Bir danışanın kaygısı ve depresyonu var ve bir terapistle görüşüyor. Çoğu zaman kendini iyi hissetse de bazen morali bozuk ya da bitkin hissetmeye başlar. Bu olduğunda, yemek pişirmek, çamaşır yıkamak veya bulaşık yıkamak gibi günlük işleri yapmak zor olabilir. İşe gidip yatağına geri dönmek için yapabileceği tek şey bu. İşler ters gitmeye başladığında, danışan dehşet içinde çamaşırlara ve kirli bulaşıklara bakar. “Kim kendini böyle yaşamasına izin verir?” diye sorar. "Terapiye harcanan onca paradan sonra, kendimi bile temizleyemiyorum."
Bu örneklerin her birinde bir tetikleyici var - ister kirli bulaşıklar ister geçmişteki bir hata ya da kaçırılan bir otobüs olsun. Ve her durumda, kişi durumu, bir kişi olarak kendi değeri veya değeri hakkında bir anlam ifade eder. Bu, işleri zorlu bir durumdan kişisel bir krize yükseltir.

Ya hep ya hiç düşüncesinin etkisi nedir?

denge.jpg

Ya hep ya hiç düşüncesi beyindeki ince bir sestir . Mesajları çoğu zaman gerçekmiş gibi hissettirebilir. Kanıtımız olduğu için olumsuz düşüncelere inanmaya meyilliyiz. Kanıt tam orada - daha iyi olsaydık, kendimizi içinde bulduğumuz durumdan kaçınırdık. Bu tür zihinsel filtreleme, güvenimizi, öz yeterliliğimizi ve problem çözme yeteneğimizi mahvedebilir.

  • İşte ya hep ya hiç düşüncesinin bizi etkilediği bazı yollar:
  • Azalmış güven ve benlik saygısı
  • Risk almak için daha az isteklilik
  • Başarısız hissetmek
  • Yardım isteme korkusu
  • Çözüm bulamamak veya orta yol bulamamak
  • Öz şefkat eksikliği
  • Daha az esneklik
  • Kendinizi bağışlayamama
  • Ya hep ya hiç düşüncesinin belirtileri
  • Ya hep ya hiç kalıplarının üstesinden gelmek için onları tanımayı öğrenmelisiniz.
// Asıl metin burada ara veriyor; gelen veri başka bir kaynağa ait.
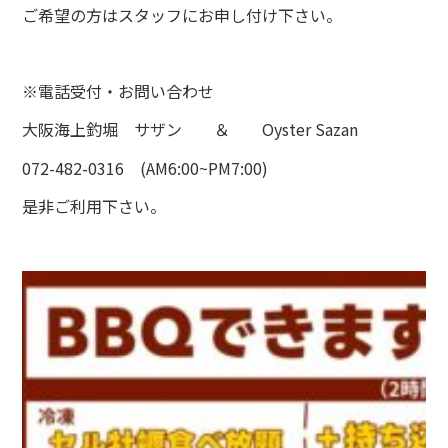
ご希望の方はスタッフにお申し付け下さい。
※電話受付・お問い合わせ
大阪海上釣堀 サザン ＆ Oyster Sazan
072-482-0316 (AM6:00~PM7:00)
是非ご利用下さい。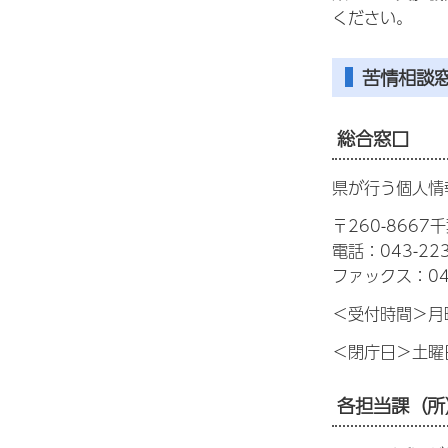
ください。
苦情相談
総合窓口
県が行う個人情
〒260-866
電話：043-223
ファックス：043
＜受付時間＞月
＜閉庁日＞土曜
各担当課（所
Gri alanda biraz daha fazla zaman geçirebileceğinize dair bazı göstergeler:
  • Sıklıkla “her zaman”, “asla”, “olmalı” ve “yapmamalı” gibi kelimeler kullanırsınız.
  • Bir durumdaki pozitifleri görmekte zorlanırsınız
  • Potansiyel fırsatlarla bile, genellikle olumsuz taraflara bakarsınız
  • Mükemmel bir şekilde yapabileceğinizden emin olmadığınız bir şeyi denemezsiniz.
  • Olumlu veya yapıcı geri bildirim almakta zorlanıyorsanız
  • Küçük hatalar sizi tam bir başarısızlık gibi hissettirebilir.

Ne Yapmalıyız?

Mutlak mükemmellik ile tam bir felaket arasında genellikle geniş bir sonuç yelpazesi olduğunu kendinize hatırlatın.Hayatta çok az durum gerçekten ya hep ya hiç yargı içerir.

Kendine Sor!

  • -Gerçekten o kadar kötü müyüm yoksa abartıyor muyum?
  • -Kendime haksızlık yapıyor muyum?
  • -Başkalarına haksızlık yapıyor muyum?
  • -Affedici olmamak bana ne kazandırıyor?
  • -Böyle düşünmezsem ne olur?

Hayatın ana fikri öngörülemez olduğudur.Mükemmellik insan olmanın donanımında yoktur.Bizler kusurlarımızla,zaaflarımızla,zayıflıklarımızla bir bütünüz.Her durumun farklı boyutları ve versiyonları vardır ve hayat kesinlikle tekdüze değildir.Genellemenin tam tersi geniş bir vizyona sahip olmaktır. Bana göre asıl başarı, mutluluk,konfor hali ise her duruma farklı açılardan bakabilmek ile mümkün olabilir.Bu eğilimleri fark ettiğinizi düşünüyorsanız , hayatınızdaki durumlar hakkında düşünme şeklinizi nasıl değiştireceğinizi öğrenmeye değer. Ya hep ya hiç düşüncesinin üstesinden gelmek, benlik saygınızı ve bilişsel esnekliğinizi artırmanıza yardımcı olabilir. Çarptılmış düşünceleri yeniden çerçevelemeyi öğrenmek, bilişsel davranışçı terapide öğretilen önemli bir beceridir. Öz eleştiriyi saptamanıza ve bu düşüncelerin doğruluğunu değerlendirmenize yardımcı olur.